Having the right kind of analysis on current systems helps to ensure that dollars are spent appropriately when systems are consolidated or provisioned, and that they perform ideally according to business requirements.  IT managers are receiving pressure from executives to do more with less.  Data analysis has been a catalyst for innovation in cross delivery business development through the integration of systems and data.  Operational questions regarding IT include:

How much operational labor is expended providing IT services to an organization?

How much of the IT budget expended implementing changes to infrastructure?

Other budget concerns includes transitioning from a physical architecture to a cloud service based model.  Typically, with public cloud architecture, the resources are provisioned and managed by a hosting team.  Most cloud services will propose “elastic” solutions such as Amazon’s EC2 solution or Microsoft Azure which allows companies to use only what they need.  Therefore, the methodologies of sizing may not be as appropriate in such architecture.  However, in very data intensive industries where there are large scale architectures and multiple interaction of business and server processes, placing everything in a cloud domain is not only impractical, but very expensive and potentially illegal.  For example, in the utilities industry, state regulations may prohibit customer data from being off site.  An energy company’s proprietary information stored in an international data center that does not recognize the source country’s regulatory body could represent a public trust violation.

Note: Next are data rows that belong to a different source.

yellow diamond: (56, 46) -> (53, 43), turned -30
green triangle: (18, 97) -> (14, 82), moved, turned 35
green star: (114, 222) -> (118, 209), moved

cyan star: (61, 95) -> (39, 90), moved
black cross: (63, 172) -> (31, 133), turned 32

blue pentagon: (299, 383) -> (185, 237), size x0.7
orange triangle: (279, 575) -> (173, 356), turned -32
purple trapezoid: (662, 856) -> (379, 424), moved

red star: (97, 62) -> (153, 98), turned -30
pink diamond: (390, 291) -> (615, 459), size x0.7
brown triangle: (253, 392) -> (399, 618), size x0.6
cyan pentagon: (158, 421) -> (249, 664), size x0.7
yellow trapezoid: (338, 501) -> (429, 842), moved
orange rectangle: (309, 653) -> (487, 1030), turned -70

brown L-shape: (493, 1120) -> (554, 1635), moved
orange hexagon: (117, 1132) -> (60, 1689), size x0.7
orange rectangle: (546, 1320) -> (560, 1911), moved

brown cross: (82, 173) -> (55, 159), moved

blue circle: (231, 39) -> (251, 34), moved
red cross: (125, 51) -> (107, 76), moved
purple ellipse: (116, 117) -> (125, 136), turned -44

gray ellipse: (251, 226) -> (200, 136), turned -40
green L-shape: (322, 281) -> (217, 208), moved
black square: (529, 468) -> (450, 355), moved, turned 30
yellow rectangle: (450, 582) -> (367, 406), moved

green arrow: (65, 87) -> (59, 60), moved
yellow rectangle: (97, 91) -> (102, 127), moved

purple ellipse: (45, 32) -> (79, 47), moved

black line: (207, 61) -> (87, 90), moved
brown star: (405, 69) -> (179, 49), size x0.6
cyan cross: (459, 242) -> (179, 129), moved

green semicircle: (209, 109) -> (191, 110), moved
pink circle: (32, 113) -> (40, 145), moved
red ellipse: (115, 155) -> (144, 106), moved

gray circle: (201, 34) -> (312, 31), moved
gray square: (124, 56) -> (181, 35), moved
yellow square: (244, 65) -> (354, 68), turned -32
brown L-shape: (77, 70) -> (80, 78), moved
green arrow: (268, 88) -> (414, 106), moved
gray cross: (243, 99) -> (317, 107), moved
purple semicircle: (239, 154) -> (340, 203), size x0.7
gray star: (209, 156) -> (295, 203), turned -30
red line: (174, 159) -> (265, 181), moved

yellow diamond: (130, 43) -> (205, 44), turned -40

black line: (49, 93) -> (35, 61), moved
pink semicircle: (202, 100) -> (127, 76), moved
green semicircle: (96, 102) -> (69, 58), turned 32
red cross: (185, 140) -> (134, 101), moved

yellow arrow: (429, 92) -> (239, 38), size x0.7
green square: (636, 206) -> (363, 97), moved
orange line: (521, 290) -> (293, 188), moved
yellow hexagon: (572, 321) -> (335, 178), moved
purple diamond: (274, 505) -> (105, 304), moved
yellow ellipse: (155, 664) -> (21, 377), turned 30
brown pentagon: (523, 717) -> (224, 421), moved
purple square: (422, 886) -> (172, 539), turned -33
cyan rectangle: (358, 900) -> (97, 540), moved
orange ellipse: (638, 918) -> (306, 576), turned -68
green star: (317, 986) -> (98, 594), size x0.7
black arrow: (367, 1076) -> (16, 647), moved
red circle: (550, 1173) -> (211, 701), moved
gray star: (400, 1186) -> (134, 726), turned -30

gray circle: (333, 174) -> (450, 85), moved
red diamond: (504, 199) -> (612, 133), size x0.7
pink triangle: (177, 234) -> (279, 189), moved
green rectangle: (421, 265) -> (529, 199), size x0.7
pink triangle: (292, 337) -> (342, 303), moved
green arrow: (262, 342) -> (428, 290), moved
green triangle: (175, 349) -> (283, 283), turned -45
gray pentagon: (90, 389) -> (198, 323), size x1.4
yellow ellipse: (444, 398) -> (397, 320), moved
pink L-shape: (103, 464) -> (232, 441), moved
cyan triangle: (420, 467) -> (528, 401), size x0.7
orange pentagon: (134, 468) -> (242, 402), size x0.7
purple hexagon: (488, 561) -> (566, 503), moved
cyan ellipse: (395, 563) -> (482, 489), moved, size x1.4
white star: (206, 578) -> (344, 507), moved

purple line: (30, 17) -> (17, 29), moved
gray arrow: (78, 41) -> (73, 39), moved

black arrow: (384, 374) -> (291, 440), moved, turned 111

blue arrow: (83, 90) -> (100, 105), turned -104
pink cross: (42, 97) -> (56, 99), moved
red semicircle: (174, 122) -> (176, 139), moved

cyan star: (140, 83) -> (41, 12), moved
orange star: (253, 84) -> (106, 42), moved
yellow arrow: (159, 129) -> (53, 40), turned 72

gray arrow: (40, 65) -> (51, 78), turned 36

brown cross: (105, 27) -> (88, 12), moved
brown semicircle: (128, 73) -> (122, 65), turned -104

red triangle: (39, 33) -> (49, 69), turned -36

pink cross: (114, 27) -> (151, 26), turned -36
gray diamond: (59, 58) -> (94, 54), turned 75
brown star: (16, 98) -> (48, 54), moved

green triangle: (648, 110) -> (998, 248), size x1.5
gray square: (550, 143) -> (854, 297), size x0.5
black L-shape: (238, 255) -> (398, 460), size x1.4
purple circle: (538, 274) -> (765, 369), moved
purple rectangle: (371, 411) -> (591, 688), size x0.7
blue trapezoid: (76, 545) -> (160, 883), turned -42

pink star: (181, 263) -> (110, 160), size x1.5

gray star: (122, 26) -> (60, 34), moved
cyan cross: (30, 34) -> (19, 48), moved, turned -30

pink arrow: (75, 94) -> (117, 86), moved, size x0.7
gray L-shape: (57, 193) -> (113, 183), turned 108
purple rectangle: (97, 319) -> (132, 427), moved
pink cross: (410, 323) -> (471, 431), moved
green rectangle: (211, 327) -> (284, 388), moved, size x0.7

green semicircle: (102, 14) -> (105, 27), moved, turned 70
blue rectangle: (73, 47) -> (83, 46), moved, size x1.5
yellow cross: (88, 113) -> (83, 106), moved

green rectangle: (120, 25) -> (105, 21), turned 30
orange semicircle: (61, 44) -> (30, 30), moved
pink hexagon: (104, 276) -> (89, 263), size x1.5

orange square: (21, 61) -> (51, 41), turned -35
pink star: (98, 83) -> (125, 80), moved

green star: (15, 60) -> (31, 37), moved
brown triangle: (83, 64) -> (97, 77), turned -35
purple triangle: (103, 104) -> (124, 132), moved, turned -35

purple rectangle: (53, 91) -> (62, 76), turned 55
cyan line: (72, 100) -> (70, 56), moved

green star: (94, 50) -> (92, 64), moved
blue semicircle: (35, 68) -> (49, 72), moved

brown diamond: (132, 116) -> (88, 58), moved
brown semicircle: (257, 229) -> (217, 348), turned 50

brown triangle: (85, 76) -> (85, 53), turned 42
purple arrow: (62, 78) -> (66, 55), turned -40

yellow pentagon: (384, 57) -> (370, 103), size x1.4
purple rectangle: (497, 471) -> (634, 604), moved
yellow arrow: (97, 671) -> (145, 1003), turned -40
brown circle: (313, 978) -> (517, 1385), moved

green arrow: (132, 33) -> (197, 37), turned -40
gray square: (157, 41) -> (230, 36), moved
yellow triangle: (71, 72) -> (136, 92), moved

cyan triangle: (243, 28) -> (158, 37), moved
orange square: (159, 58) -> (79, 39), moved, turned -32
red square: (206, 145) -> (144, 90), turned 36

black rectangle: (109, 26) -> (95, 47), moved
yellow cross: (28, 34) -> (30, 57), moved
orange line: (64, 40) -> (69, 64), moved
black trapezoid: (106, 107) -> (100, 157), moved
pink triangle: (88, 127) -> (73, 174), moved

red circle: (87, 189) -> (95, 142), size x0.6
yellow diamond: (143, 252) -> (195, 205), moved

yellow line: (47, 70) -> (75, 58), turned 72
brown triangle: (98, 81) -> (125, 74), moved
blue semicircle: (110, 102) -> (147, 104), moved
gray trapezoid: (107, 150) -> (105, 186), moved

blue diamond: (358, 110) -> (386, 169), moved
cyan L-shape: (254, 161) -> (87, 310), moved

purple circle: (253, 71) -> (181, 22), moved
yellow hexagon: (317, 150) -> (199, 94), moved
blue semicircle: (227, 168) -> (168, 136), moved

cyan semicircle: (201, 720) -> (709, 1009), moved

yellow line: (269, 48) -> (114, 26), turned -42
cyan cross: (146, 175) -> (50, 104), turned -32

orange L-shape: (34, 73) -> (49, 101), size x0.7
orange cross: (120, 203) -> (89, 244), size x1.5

If migrating from a multi-tier architecture to a complete cloud-base services, it’s important to understand the type of cost involved.  Cloud based services typically have subscription model, where all the management, configuration and provisioning (unless self-provisioned) is handled by the hosting company.  There is a contract that specifies a level of service and support and that cost reflects how many resources the company is utilizing and the level of service for which to service its customers.  Payment terms can be yearly and quarterly, and there is usually a renewal date when payment is due [20].

The IT Values Proposition

IT value measures the worth and effectiveness of business technology solutions.  It is mostly a subjective assessment of how a business measures its assets when it pertains to business goals.  Value in information technology is typically defined in Return on Investment (ROI) and Key Performance Indicators (KPI) and other economic terms.   IT is most valuable when tied to business goals and objectives.  Adding value to IT also includes ensuring that IT assets are part of a data analytics ecosystem.  A data analytics ecosystem is where IT assets generate insight into how businesses produce, collect, store and learn from data and data analytics.  Data analytics is an important part of the IT value proposition, because of the tremendous treasure trove of knowledge and insight that can be gained from it.  A data analytics ecosystem helps to create processes to turn data into actionable business decisions.

Other best practices in IT value includes:

  • Evaluating the corporate business model in order to promote innovation.
  • Have strategic themes around data collection, dissemination and analysis.
  • Get the right people involved. This can include data scientist, engineers, business analysis, and many others.